A Justiça do Trabalho detém o papel fundamental de equilibrar a relação capital e trabalho no Brasil, país com imensa desigualdade social. É chamada a atuar e a restabelecer o equilíbrio no curso e ao término das relações de emprego e trabalho. Deve promover paz social e preservar a cidadania, a dignidade da pessoa humana, os valores sociais do trabalho e da livre iniciativa – fundamentos que regem o Estado Democrático de Direito, nos termos do artigo 1.º de nossa Lei Maior.

Por meio de seus juízes e tribunais, este ramo do Judiciário é o responsável por solucionar todas as demandas ditas “trabalhistas”, tanto de empregados como de empregadores – esclareça-se. Para isso, vale-se da legislação trabalhista aplicável ao caso concreto. A propósito, é fundamental relembrar que a Justiça não cria a lei, esta nasce pela atuação dos demais poderes constituídos (Legislativo e Executivo). Oriunda da administração pública federal, a Justiça do Trabalho passou a integrar o Poder Judiciário em 1946, desvinculando-se do então Ministério do Trabalho, Indústria e Comércio, antecessor do recém-extinto Ministério do Trabalho e Emprego.

O introito é necessário para o esclarecimento de discursos que vem se tornando recorrentes e cujo ápice foi a declaração do presidente Jair Bolsonaro sobre a possível extinção da Justiça do Trabalho. Para além do desconhecimento evidente das normas constitucionais que regem a matéria, a afirmação do presidente revelou, ademais, equívocos fáticos amplamente disseminados que precisam ser sanados.
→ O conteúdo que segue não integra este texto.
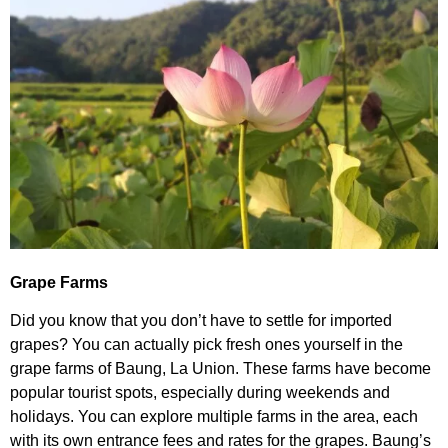
Grape Farms
Did you know that you don’t have to settle for imported
grapes? You can actually pick fresh ones yourself in the
grape farms of Baung, La Union. These farms have become
popular tourist spots, especially during weekends and
holidays. You can explore multiple farms in the area, each
with its own entrance fees and rates for the grapes. Baung’s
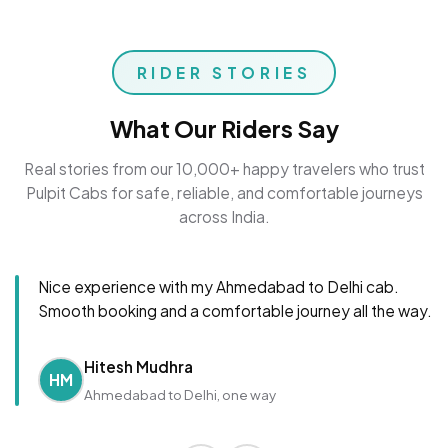
RIDER STORIES
What Our Riders Say
Real stories from our 10,000+ happy travelers who trust
Pulpit Cabs for safe, reliable, and comfortable journeys
across India.
Nice experience with my Ahmedabad to Delhi cab.
Smooth booking and a comfortable journey all the way.
Hitesh Mudhra
HM
Ahmedabad to Delhi, one way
1. O primeiro deles é o de que a Justiça do Trabalho é uma “jabuticaba brasileira”, ou seja, só existiria em nosso país. Nada mais falso. Aliás, os próceres que o propagam deveriam se informar melhor, de modo a evitar tal falácia, salvo se a intenção for proposital. Qualquer manual básico de Direito Constitucional informa em suas primeiras páginas a existência de Justiça do Trabalho em inúmeros países, da América do Sul à Oceania: Japão, Austrália, Chile, Argentina, Alemanha, Noruega são apenas alguns deles.

2. Outro erro, propagado pelo discurso de posse do ministro da Economia, Paulo Guedes, é o de que a CLT mantém, até os dias de hoje, o suposto “ideal fascista” de quando promulgada. Passando ao largo desta discussão – que, a rigor, subsistiria apenas quanto à parte relativa à estrutura dos sindicatos, mudada consideravelmente pela Constituição de 1988 – o certo é que o Decreto-Lei 5.452 é de 1943, ou seja, entrou em vigor há 75 anos. De lá para cá, foi alterado incontáveis vezes, com supressão e criação de novas regras, principalmente para se adequar à nova realidade constitucional, desde 1988.

3. Finalmente, a falsa ideia de que a Justiça do Trabalho é parcial, favorecendo apenas um dos lados. Ora, basta que se verifiquem as estatísticas! O percentual de ações julgadas totalmente procedentes é mínimo – 3,3% no TRT-1 (Rio de Janeiro) e 2% no TRT-4 (Rio Grande do Sul). Esse fato é considerável, se levarmos em conta que a maioria das ações diz respeito exclusivamente ao pagamento de verbas rescisórias, isto é, aquelas incontroversas e às quais o trabalhador, de todo o modo, teria direito. Mesmo em um quadro extremo, no qual se compararia a rejeição total dos pedidos do autor (improcedência da ação) e a eventual procedência de parte deles (ações julgadas procedentes em parte), o certo é que cabe ao juiz apenas aplicar a lei. Não é ele que as cria. Ressaltando-se que, diante da vastidão territorial do Brasil, vale em São Paulo capital a mesma lei que vale nos rincões mais longínquos do Oiapoque ao Chuí.

Por fim, é essencial informar que a extinção da Justiça do Trabalho pelo Executivo é inviável no sistema constitucional vigente – artigos 92 e 96 da Constituição de 1988; ainda que ocorresse, sua eventual incorporação/fusão a outro ramo do Judiciário não acabaria com a litigiosidade decorrente de problemas político-econômicos mais profundos e frequentemente negligenciados. A Justiça do Trabalho não pode ser relegada a vilã de um Brasil moderno nem considerada pária do Judiciário.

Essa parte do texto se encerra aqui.